Blossom Sadness details

Blossom Sadness 

for 2 violins, viola and cello (2012); duration: 14′ 00″; publisher: Australian Music Centre

score available from
Australian Music Centre

program note Blossom Sadness aims to express an underlying fragile sadness amidst beauty as if a type of plum-blossom aesthetic moment had appeared before disappearing into kinaesthetic movement. Korean sonic and Japanese visual cultures inspired the music. The form of the piece is of two evolving climaxes balanced by drone-like fragments at the outset and close. Initially quick interval fragments gradually dissolve over slow cello drones. These are followed by bitter-sweet chords versus solo Pansori-inspired lines that gradually evolve into attacking climactic section of open string and behind-the-bridge multi-stops drawn from Korean court music fragments. Bitter-sweet slowness returns to evolve into a wilder chordal attacking climax, this time more like the driven oneness resonance of samulnori percussion ensembles. This returning wild-momentum is suddenly interrupted several times by the quiet semi-silent microtonal drones of the outset; their stillness intensifying the dance frenzy. This intensification by stillness was inspired by the way Japanese artist Yasuda Yukihiko’s vivid-reds are pushed out into a visual vibrancy by stiller dull-yellow haziness in “Princess Nukda at Asuka in Spring.”

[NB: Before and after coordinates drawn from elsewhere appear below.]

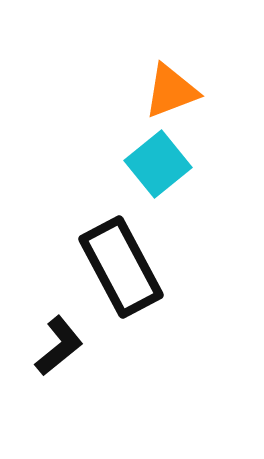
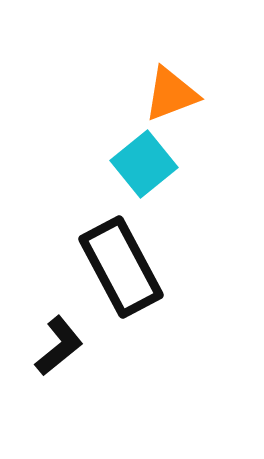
orange triangle: moved 3 px down
cyan square: moved 14 px left
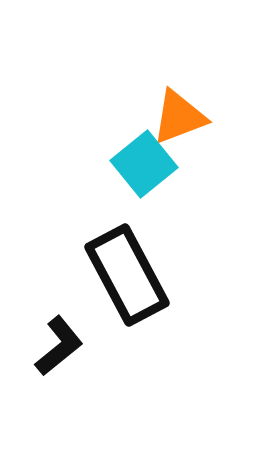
orange triangle: moved 8 px right, 23 px down
black rectangle: moved 6 px right, 8 px down
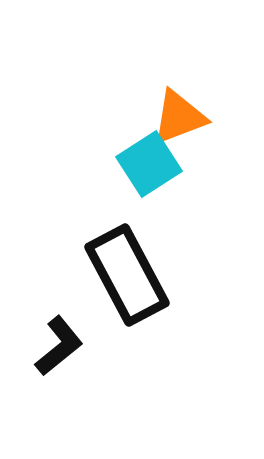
cyan square: moved 5 px right; rotated 6 degrees clockwise
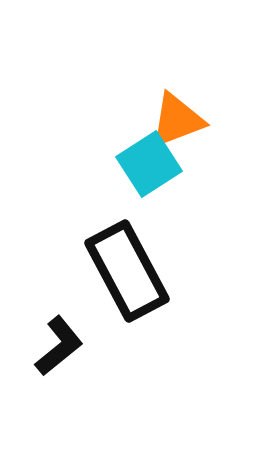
orange triangle: moved 2 px left, 3 px down
black rectangle: moved 4 px up
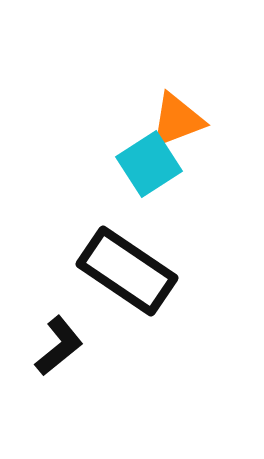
black rectangle: rotated 28 degrees counterclockwise
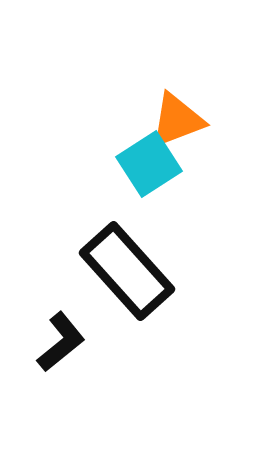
black rectangle: rotated 14 degrees clockwise
black L-shape: moved 2 px right, 4 px up
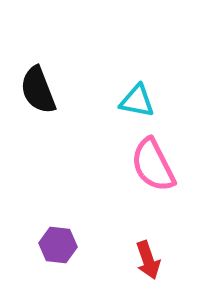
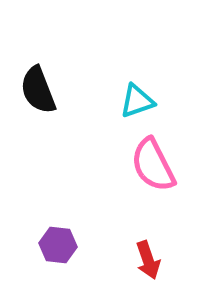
cyan triangle: rotated 30 degrees counterclockwise
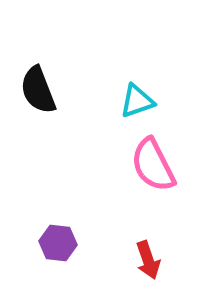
purple hexagon: moved 2 px up
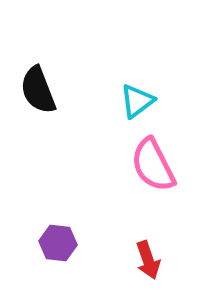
cyan triangle: rotated 18 degrees counterclockwise
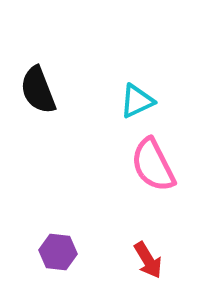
cyan triangle: rotated 12 degrees clockwise
purple hexagon: moved 9 px down
red arrow: rotated 12 degrees counterclockwise
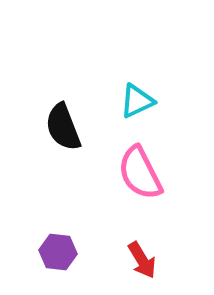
black semicircle: moved 25 px right, 37 px down
pink semicircle: moved 13 px left, 8 px down
red arrow: moved 6 px left
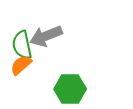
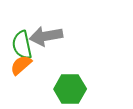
gray arrow: rotated 12 degrees clockwise
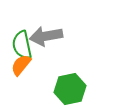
orange semicircle: rotated 10 degrees counterclockwise
green hexagon: rotated 12 degrees counterclockwise
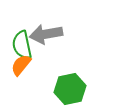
gray arrow: moved 2 px up
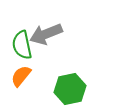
gray arrow: rotated 12 degrees counterclockwise
orange semicircle: moved 11 px down
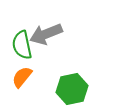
orange semicircle: moved 1 px right, 1 px down
green hexagon: moved 2 px right
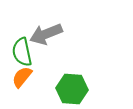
green semicircle: moved 7 px down
green hexagon: rotated 16 degrees clockwise
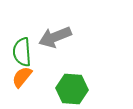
gray arrow: moved 9 px right, 3 px down
green semicircle: rotated 8 degrees clockwise
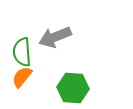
green hexagon: moved 1 px right, 1 px up
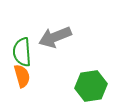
orange semicircle: moved 1 px up; rotated 125 degrees clockwise
green hexagon: moved 18 px right, 2 px up; rotated 12 degrees counterclockwise
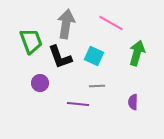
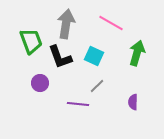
gray line: rotated 42 degrees counterclockwise
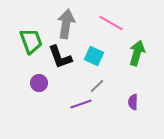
purple circle: moved 1 px left
purple line: moved 3 px right; rotated 25 degrees counterclockwise
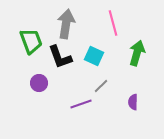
pink line: moved 2 px right; rotated 45 degrees clockwise
gray line: moved 4 px right
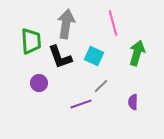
green trapezoid: rotated 16 degrees clockwise
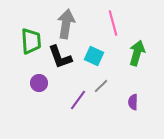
purple line: moved 3 px left, 4 px up; rotated 35 degrees counterclockwise
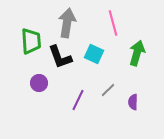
gray arrow: moved 1 px right, 1 px up
cyan square: moved 2 px up
gray line: moved 7 px right, 4 px down
purple line: rotated 10 degrees counterclockwise
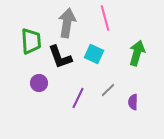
pink line: moved 8 px left, 5 px up
purple line: moved 2 px up
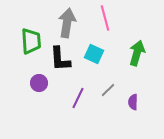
black L-shape: moved 2 px down; rotated 16 degrees clockwise
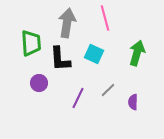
green trapezoid: moved 2 px down
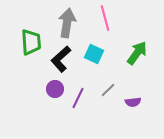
green trapezoid: moved 1 px up
green arrow: rotated 20 degrees clockwise
black L-shape: moved 1 px right; rotated 52 degrees clockwise
purple circle: moved 16 px right, 6 px down
purple semicircle: rotated 98 degrees counterclockwise
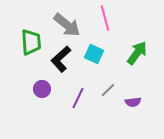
gray arrow: moved 2 px down; rotated 120 degrees clockwise
purple circle: moved 13 px left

Blossom Sadness (bars 1-4) Crossman describes the work as aiming “to express an underlying fragile sadness amidst beauty as if a type of plum-blossom aesthetic moment had appeared before disappearing into kinaesthetic movement.”
Blossom Sadness (bars 1-4)
“to express an underlying fragile sadness amidst beauty as if a type of plum-blossom aesthetic moment had appeared before disappearing into kinaesthetic movement.”